What a change of pace. All that noise and full-on duelling of the Embers Big Band subsided gradually in my head on the walk to The Forum as I mentally switched gears for Ethio-jazz. The Forum was an ideal venue for a spectacle and when The Black Jesus Experience came on stage with James Arben on sax there was all the atmosphere — and a smoke machine and coloured spotlights — of a big rock concert or stage spectacular.

Mulatu Astatke
Mulatu Astatke

But amid all the fuss, Mulatu Astatke seemed to exude calm and generosity of spirit. This was not some rock star with an air of importance, but a man content to make his gentle contribution among the assembled musicians and, obviously, to delight in doing it. He was attentive to the other musicians and at other times seemed lost in reverie as he played.

I did not catch all the names of tunes played, but there were some from the film Broken Flowers, a Heliocentrics piece entitled Cha Cha, another called Chic Chica, one called The Dawn and “one composed for myself” entitled simply Mulatu.

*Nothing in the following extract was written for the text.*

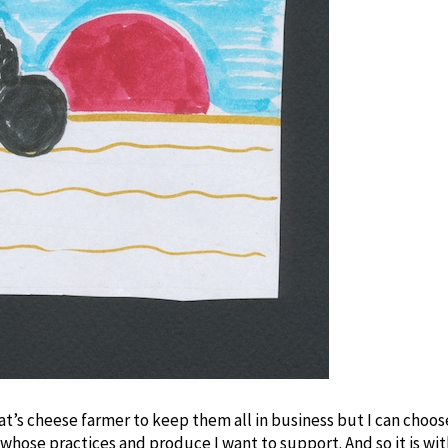
oat’s cheese farmer to keep them all in business but I can choo
 whose practices and produce I want to support. And so it is wi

I did not know what to expect, but probably something a lot more energetic and even hip-hop oriented — I don’t know why. As it turned out most of the concert seemed to be gentle and celebratory, with repetitive rhythms and subtle variations. I’d need to listen to more to be able to adequately describe the music. But it was pleasant without being get-out-of-your-seat-and-start-dancing music.

Mulatu Astatke
Mulatu Astatke

There was some excellent musicianship from Souren Tchakerian on percussion, Peter Harper on alto sax, Ian Dixon on horn and Pat Kearney on drums, but I thought James Arben (Heliocentrics) on saxophone was fairly disappointing. A real standout was the keyboard playing of Thai Matus — he was quiet for most of the gig, then erupted with energy and fire, lit appropriately by a red spot. Great stuff.

Thai Matus
On fire: True Live keyboardist Thai Matus

All up, and perhaps I was suffering from the effects of Overground, this concert was not one to set the pulse racing or the blood flowing. It was a nice opportunity to chill in the club-like atmosphere of The Forum.

Mulatu and BJE




John Clare
John Clare, print embedded on his features, delivers his work.

Amid the flurry of festivals happening in Melbourne, extempore editor Miriam Zolin hosted a most pleasant launch at Uptown Jazz Cafe, with finger food and Baddaginnie Run wines. Contributors who read extracts from their published work were Merv Collins, who wrote A Fine Romance about his love for the singing of Kerrie Biddell, P.S. Cottier, who wrote the story Noddy rather than her usual poetry, and John Clare, who has a tongue-in-cheek look at John Lennon in his contribution.

It was a great evening, followed by music from Andrea Keller’s ensemble, including the Stonnington Jazz Festival patron and poetry lover Allan Browne, for those who could stay.

Keep up the hard work Miriam. This is a quality journal and deserves support — from subscribers and from government.